宽敞明亮的会议室中,来自咒术界高层的各方人士严阵以待,个个面容警惕,忌惮的目光齐刷刷落在了某位理直气壮霸占了头等座位的白发咒术师身上,但随着时间推移,这份忌惮逐渐化为了惊恐——

在所有人的注目下,刚刚还在大放厥词的一位年轻代表猝不及防被虚空中看不见的大手扼住了咽喉,

他的脸色涨得青紫,在窒息的压迫感下,脸上嚣张傲慢的表情霎时消失得无影无踪。年轻代表痛苦地抬起手在空荡荡的脖子上抓挠,似乎想将束缚着自己的东西给扯下来,可无论如何挣扎,却都无济于事。

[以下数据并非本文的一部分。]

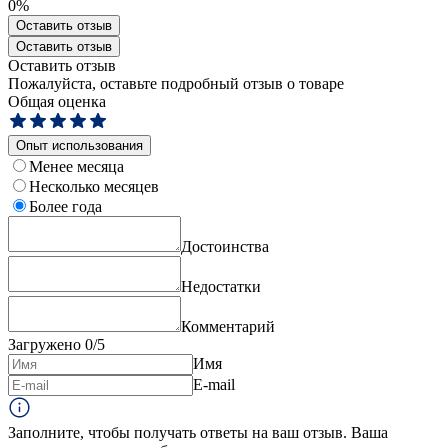
0%
Оставить отзыв
Оставить отзыв
Оставить отзыв
Пожалуйста, оставьте подробный отзыв о товаре
Общая оценка
Опыт использования
Менее месяца
Несколько месяцев
Более года
Достоинства
Недостатки
Комментарий
Загружено
0
/5
Имя
E-mail
Заполните, чтобы получать ответы на ваш отзыв. Ваша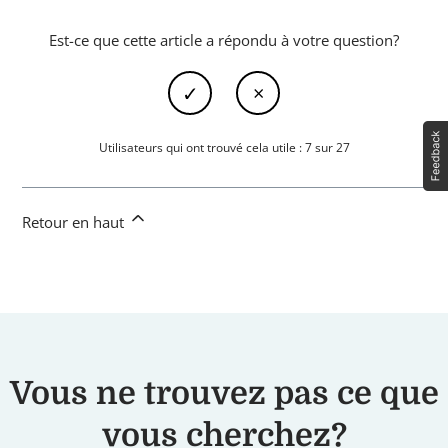
Est-ce que cette article a répondu à votre question?
Utilisateurs qui ont trouvé cela utile : 7 sur 27
Retour en haut
Vous ne trouvez pas ce que
vous cherchez?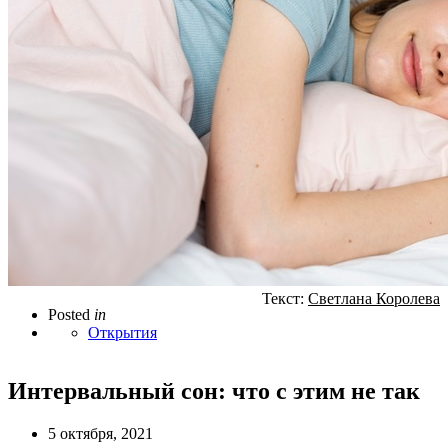
Текст:
Светлана Королева
Posted
in
Открытия
Интервальный сон: что с этим не так
5 октября, 2021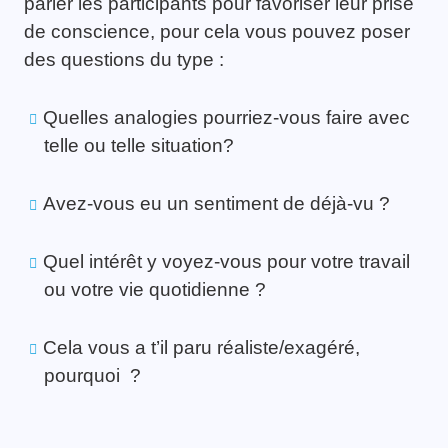
parler les participants pour favoriser leur prise
de conscience, pour cela vous pouvez poser
des questions du type :
Quelles analogies pourriez-vous faire avec
telle ou telle situation?
Avez-vous eu un sentiment de déjà-vu ?
Quel intérêt y voyez-vous pour votre travail
ou votre vie quotidienne ?
Cela vous a t’il paru réaliste/exagéré,
pourquoi ?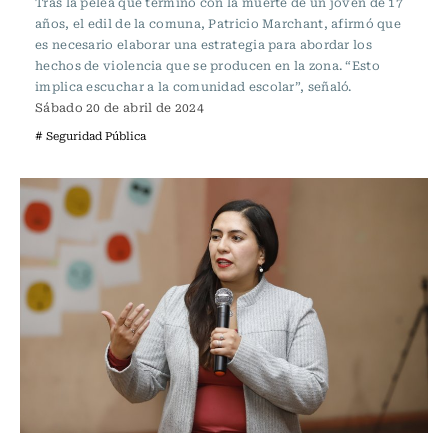
Tras la pelea que terminó con la muerte de un joven de 17
años, el edil de la comuna, Patricio Marchant, afirmó que
es necesario elaborar una estrategia para abordar los
hechos de violencia que se producen en la zona. “Esto
implica escuchar a la comunidad escolar”, señaló.
Sábado 20 de abril de 2024
# Seguridad Pública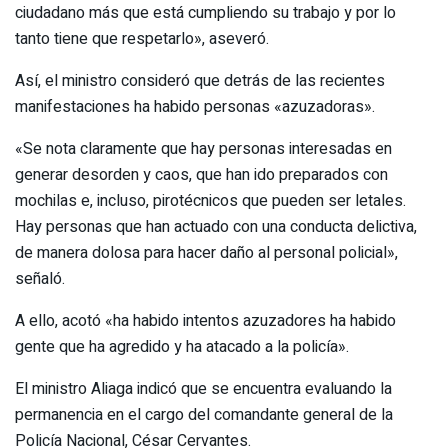
ciudadano más que está cumpliendo su trabajo y por lo
tanto tiene que respetarlo», aseveró.
Así, el ministro consideró que detrás de las recientes
manifestaciones ha habido personas «azuzadoras».
«Se nota claramente que hay personas interesadas en
generar desorden y caos, que han ido preparados con
mochilas e, incluso, pirotécnicos que pueden ser letales.
Hay personas que han actuado con una conducta delictiva,
de manera dolosa para hacer daño al personal policial»,
señaló.
A ello, acotó «ha habido intentos azuzadores ha habido
gente que ha agredido y ha atacado a la policía».
El ministro Aliaga indicó que se encuentra evaluando la
permanencia en el cargo del comandante general de la
Policía Nacional, César Cervantes.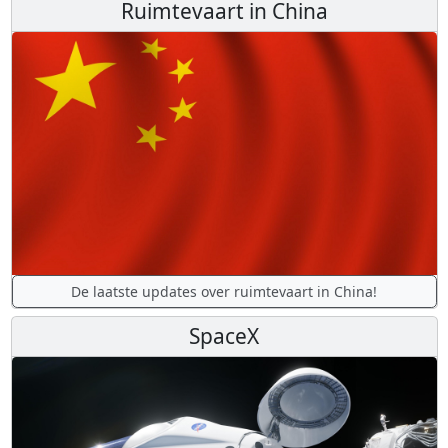
Ruimtevaart in China
De laatste updates over ruimtevaart in China!
SpaceX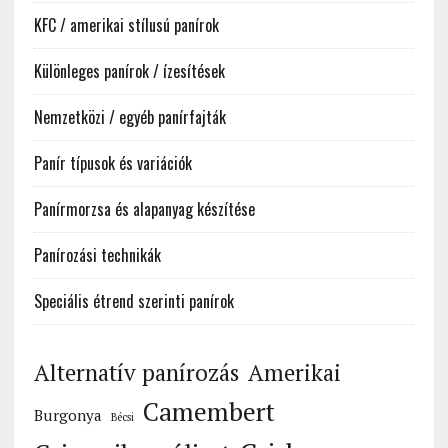
KFC / amerikai stílusú panírok
Különleges panírok / ízesítések
Nemzetközi / egyéb panírfajták
Panír típusok és variációk
Panírmorzsa és alapanyag készítése
Panírozási technikák
Speciális étrend szerinti panírok
Alternatív panírozás
Amerikai
Camembert
Burgonya
Bécsi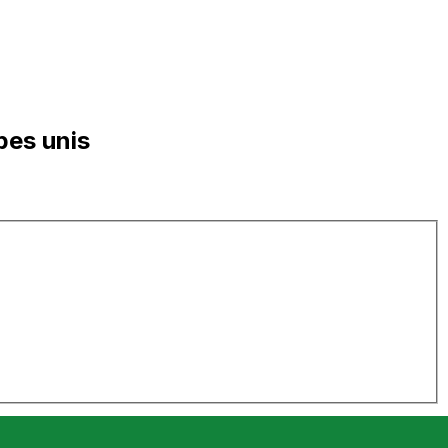
bes unis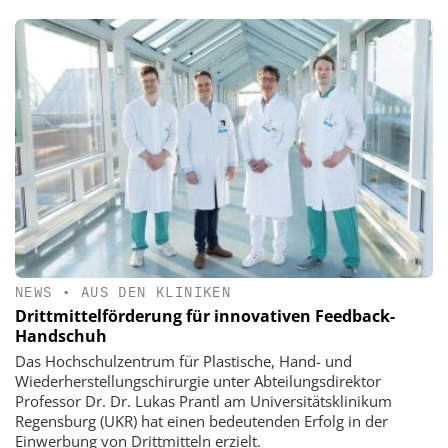
NEWS
•
AUS DEN KLINIKEN
Drittmittelförderung für innovativen Feedback-
Handschuh
Das Hochschulzentrum für Plastische, Hand- und
Wiederherstellungschirurgie unter Abteilungsdirektor
Professor Dr. Dr. Lukas Prantl am Universitätsklinikum
Regensburg (UKR) hat einen bedeutenden Erfolg in der
Einwerbung von Drittmitteln erzielt.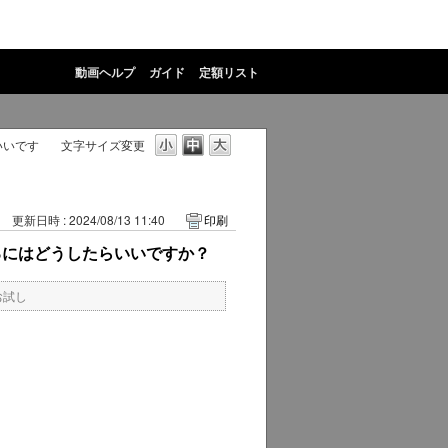
動画ヘルプ
ガイド
定額リスト
いいです
文字サイズ変更
更新日時 : 2024/08/13 11:40
印刷
るにはどうしたらいいですか？
お試し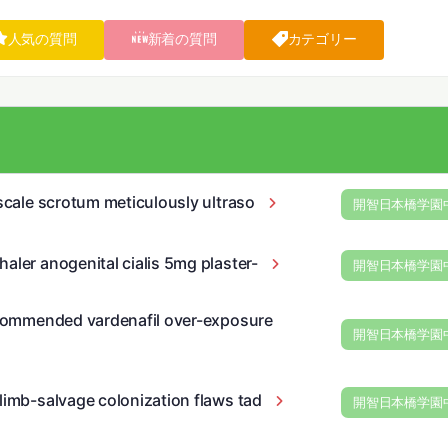
人気の質問
新着の質問
カテゴリー
-scale scrotum meticulously ultraso
開智日本橋学園
aler anogenital cialis 5mg plaster-
開智日本橋学園
recommended vardenafil over-exposure
開智日本橋学園
 limb-salvage colonization flaws tad
開智日本橋学園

无形的咒力轻轻松松将这名倒霉的代表吊了起来,他完全变成了一个任人搓扁揉圆的玩具,双脚被迫脱离了地面,一转眼脑袋就砰地一下撞在了天花板上,他努力朝自己的同僚投去求救的眼神,脸上的恐惧都快要溢出来了。

“救、救命……”年轻代表双腿乱蹬,艰难地从喉咙里挤出几个字。

面对这突如其来的场面,短暂的震惊过后,其中一个高层忍不住拍案而起,对着五条悟怒目而视:“五条悟,别太过分了,你竟然对高层的代表动手,这是想造反么!!”

“这可是冤枉我了,我有对他动手吗?你们看,我的手可是连他的衣角都没碰到呢。”这人举起手挥了挥,以示自己的无辜。

当然,在场并没有任何人相信他。

怒瞪着他的老头气得胡子抖了抖:“你不要故意装傻!”知道自己在五条悟这边讨不了好处,老头马上将矛头指向一直沉默不言的夜蛾正道,高声诘问道,“夜蛾,这就是你们高专的待客之道?”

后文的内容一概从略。